TASK OBJECTIVE:
Please give back word for word the lines of the material below between the line containing "над головой своих" and the line containing "matrona profesional e", inclusive.

PROVIDED ENTRIES:
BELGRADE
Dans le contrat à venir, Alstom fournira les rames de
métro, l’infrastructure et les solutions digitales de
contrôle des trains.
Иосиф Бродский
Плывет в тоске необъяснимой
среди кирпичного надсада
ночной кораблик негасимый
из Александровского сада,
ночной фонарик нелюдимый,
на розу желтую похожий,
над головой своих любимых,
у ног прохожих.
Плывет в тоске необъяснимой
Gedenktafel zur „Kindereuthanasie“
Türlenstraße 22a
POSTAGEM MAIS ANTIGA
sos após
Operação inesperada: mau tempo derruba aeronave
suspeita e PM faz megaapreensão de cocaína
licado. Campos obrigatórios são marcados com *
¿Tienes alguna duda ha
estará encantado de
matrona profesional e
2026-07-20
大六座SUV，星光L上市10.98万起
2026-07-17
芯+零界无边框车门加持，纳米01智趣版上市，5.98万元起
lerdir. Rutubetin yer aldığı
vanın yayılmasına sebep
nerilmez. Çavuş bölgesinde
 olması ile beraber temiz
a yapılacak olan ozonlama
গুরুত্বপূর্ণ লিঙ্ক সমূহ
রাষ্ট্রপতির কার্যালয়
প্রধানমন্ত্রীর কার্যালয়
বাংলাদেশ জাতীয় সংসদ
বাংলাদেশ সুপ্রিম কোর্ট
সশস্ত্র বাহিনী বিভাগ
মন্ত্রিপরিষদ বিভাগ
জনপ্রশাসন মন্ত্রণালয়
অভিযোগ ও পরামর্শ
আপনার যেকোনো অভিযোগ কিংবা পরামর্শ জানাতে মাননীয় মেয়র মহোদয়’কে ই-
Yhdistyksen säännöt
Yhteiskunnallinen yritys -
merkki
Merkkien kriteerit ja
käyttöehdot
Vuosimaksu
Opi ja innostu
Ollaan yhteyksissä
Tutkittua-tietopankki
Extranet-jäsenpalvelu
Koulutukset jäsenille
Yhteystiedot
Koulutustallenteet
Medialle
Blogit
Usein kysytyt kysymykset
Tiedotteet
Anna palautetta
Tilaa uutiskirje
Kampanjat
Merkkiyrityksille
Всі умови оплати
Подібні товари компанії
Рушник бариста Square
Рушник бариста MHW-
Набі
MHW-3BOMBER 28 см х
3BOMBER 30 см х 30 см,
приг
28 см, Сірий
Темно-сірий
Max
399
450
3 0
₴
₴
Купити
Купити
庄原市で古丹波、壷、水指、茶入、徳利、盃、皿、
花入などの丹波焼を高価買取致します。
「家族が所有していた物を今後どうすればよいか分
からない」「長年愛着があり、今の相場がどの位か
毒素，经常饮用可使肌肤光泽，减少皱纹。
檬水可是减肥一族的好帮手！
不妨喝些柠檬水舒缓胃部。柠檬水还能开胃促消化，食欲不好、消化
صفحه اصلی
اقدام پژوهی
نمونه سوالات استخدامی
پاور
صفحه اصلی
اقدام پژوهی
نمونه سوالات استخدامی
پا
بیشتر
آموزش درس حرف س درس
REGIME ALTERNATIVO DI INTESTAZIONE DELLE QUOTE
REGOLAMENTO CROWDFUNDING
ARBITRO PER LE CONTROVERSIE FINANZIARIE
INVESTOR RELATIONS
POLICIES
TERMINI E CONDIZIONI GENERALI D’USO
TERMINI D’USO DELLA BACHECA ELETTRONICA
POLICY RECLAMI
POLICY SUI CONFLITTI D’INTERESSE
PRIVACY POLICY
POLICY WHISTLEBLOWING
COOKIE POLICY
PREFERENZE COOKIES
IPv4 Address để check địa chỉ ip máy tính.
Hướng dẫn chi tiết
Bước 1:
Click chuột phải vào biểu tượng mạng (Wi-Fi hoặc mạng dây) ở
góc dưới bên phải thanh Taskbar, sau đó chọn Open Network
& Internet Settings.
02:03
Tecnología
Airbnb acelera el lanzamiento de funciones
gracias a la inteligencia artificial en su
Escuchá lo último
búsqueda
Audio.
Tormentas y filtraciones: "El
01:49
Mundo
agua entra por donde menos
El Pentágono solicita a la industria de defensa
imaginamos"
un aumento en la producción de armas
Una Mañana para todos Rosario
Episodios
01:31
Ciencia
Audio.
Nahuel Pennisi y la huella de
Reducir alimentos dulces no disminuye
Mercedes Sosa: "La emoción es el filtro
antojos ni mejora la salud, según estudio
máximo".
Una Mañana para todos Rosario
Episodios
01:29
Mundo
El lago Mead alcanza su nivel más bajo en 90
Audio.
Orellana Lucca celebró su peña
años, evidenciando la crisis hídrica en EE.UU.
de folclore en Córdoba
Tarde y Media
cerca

EXERCISE RESPONSE:
над головой своих любимых,
у ног прохожих.
Плывет в тоске необъяснимой
Gedenktafel zur „Kindereuthanasie“
Türlenstraße 22a
POSTAGEM MAIS ANTIGA
sos após
Operação inesperada: mau tempo derruba aeronave
suspeita e PM faz megaapreensão de cocaína
licado. Campos obrigatórios são marcados com *
¿Tienes alguna duda ha
estará encantado de
matrona profesional e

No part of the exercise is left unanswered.